▶ [What to work on]
Go through the entries below and collect each line with the string "Sign" in it.

▶ [Information]
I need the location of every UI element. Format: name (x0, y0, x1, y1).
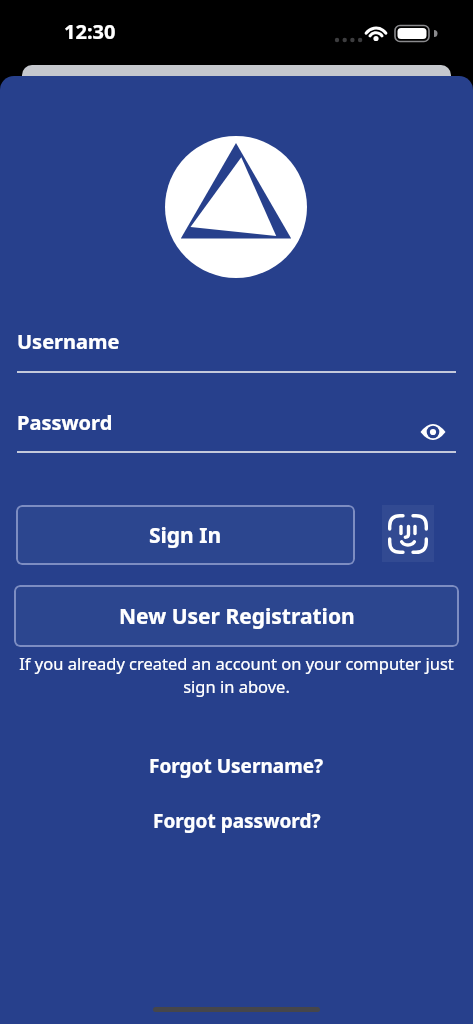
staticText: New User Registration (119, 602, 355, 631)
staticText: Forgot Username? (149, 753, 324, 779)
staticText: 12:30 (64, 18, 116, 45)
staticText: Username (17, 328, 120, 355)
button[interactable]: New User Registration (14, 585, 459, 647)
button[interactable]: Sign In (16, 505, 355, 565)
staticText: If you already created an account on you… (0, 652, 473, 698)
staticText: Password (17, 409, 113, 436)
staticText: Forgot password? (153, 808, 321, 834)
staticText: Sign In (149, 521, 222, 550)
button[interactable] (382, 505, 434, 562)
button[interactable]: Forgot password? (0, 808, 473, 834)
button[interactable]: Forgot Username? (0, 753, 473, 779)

▶ [Written answer]
button[interactable]: Sign In (16, 505, 355, 565)
staticText: Sign In (149, 521, 222, 550)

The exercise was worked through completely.